Opposition Demands Proof Secret Police Being Disbanded
Jan. 08, 1990
EAST BERLIN (AP) _ Pro-democracy groups forced early adjournment Monday of weekly talks with the Communist Party on East Germany's future, demanding proof that the hated secret police were being disbanded as promised.
About 100,000 reformers rallied at Leipzig, in the first of its regular Monday evening demonstrations after a three-week break.
As at previous Leipzig demonstrations, the crowd was divided between those favoring reunification with West Germany and those opposed. Rally sponsors canceled the usual speeches to prevent a confrontation on the issue.
In the crowd were banners with such slogans as ''Down with the SED'' - the Socialist Unity Party, the Communists' formal name - and ''Gysi out,'' a reference to party chairman Gregor Gysi.
About 50,000 people rallied at Karl-Marx-Stadt and thousands demonstrated in Schwerin, Halle, Neubrandenburg and Cottbus, said ADN, the official news agency.
ADN said the first indictments against 30 former top Communists were expected next month and more investigations would be completed in March and April.
A near-frenzy against corruption and abuse of power has developed since Erich Honecker, the 77-year-old Stalinist party chief, was deposed in October after 18 years in power.
The agency said it could not predict when charges could be expected against Honecker, who also is the object of a criminal investigation, but it denied there was any intentional delay in pursuing his case.
Honecker is hospitalized, the agency reported, but it did not say where. Last week, ADN said he had a malignant kidney tumor.
Monday's confrontation illustrated the wariness with which reformers regard the transitional government of Hans Modrow, the Communist premier.
Two major opposition groups - including the largest, New Forum - have threatened to leave the talks because of what they call government efforts to preserve the secret police. Failure of the talks could set the stage for new political turmoil.
A majority of delegates supported a motion by New Forum to end the Monday session an hour early and block consideration of other topics until officials provide details on the dissolution of the once-feared secret police.
Delegates demanded unanimously that the government submit a report about internal security at the meeting Jan. 15.
Democratic Awakening, an opposition group, initially demanded that Modrow and other top officials appear at the meeting within two hours to clear up the matter. That was abandoned because Modrow was traveling to Bulgaria.
Rolf Henrich of New Forum revealed what he said was a draft message prepared by secret police agents in Gera on Dec. 9, urging authorities in East Berlin to ''paralyze'' the opposition. Henrich said he did not know whether the message had been sent.

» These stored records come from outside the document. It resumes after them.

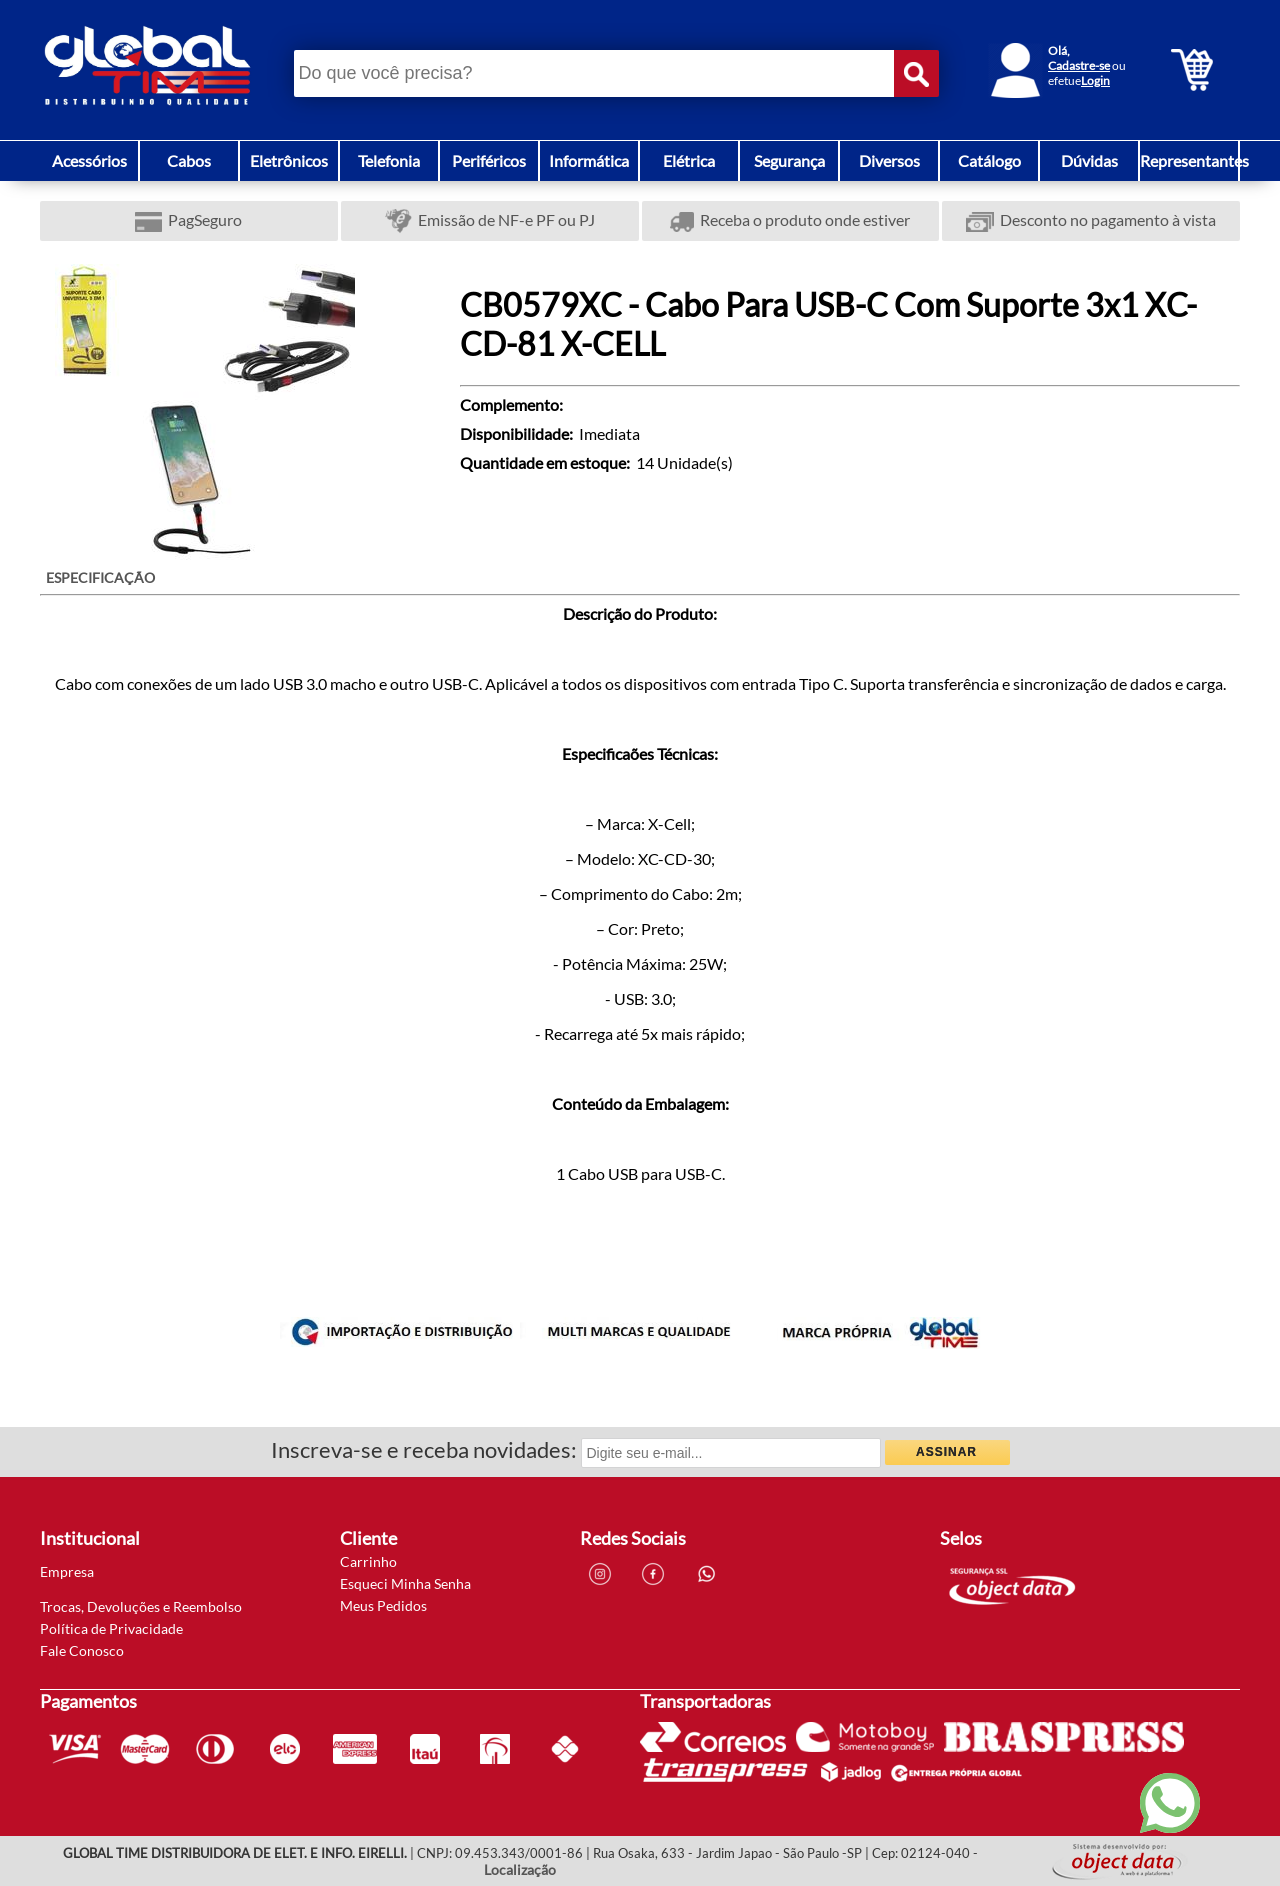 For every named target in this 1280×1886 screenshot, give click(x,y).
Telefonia (389, 160)
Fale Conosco (82, 1650)
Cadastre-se (1079, 65)
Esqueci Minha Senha (405, 1583)
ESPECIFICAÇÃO (100, 577)
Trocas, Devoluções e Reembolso (141, 1606)
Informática (589, 160)
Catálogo (989, 160)
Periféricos (489, 160)
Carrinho (368, 1561)
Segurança (789, 160)
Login (1095, 80)
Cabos (189, 160)
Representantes (1194, 160)
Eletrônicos (289, 160)
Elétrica (689, 160)
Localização (520, 1869)
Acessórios (89, 160)
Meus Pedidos (383, 1605)
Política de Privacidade (111, 1628)
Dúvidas (1089, 160)
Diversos (889, 160)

Opposition delegates demanded the government disarm agents of the former State Security Office by Jan. 19 and cancel plans to establish a successor agency before free elections in May.
Modrow has said a new security agency was needed to counter what his government claims is an increase of neo-Nazism in East Germany.
ADN reported several weekend incidents of neo-Nazi graffiti and vandalism.
It said Franz Schoenhuber, leader of the extreme-right Republican Party in West Germany, was turned back by border police Monday when he tried to enter East Berlin. ADN did not say why Schoenhuber wanted to visit East Germany.
Markus Meckel of the opposition Social Democrats accused the government of sowing ''hysteria'' with warnings of neo-Nazism, to try to preserve the secret police.
Konrad Weiss of Democracy Now was quoted by the West German newspaper Bild as estimating the number of neo-Nazis in East Germany at 1,500 or more and describing them as ''a serious threat.''
At Monday's negotiations, Peter Koch, named by the government to oversee the dissolution of the secret police, said authorities would confiscate all the former agency's arms by the end of January.
Skeptical delegates bombarded Koch with questions and he agreed to let opposition observers visit his commission.
He said citizen committees and opposition representatives throughout the country were ensuring against a return of the domestic spying, including telephone bugging, used by the Communists for 40 years to control the population.
The talks, involving about 40 delegates, were begun Dec. 7 as a way for the opposition to express grievances and have a say in running the country until the elections May 6.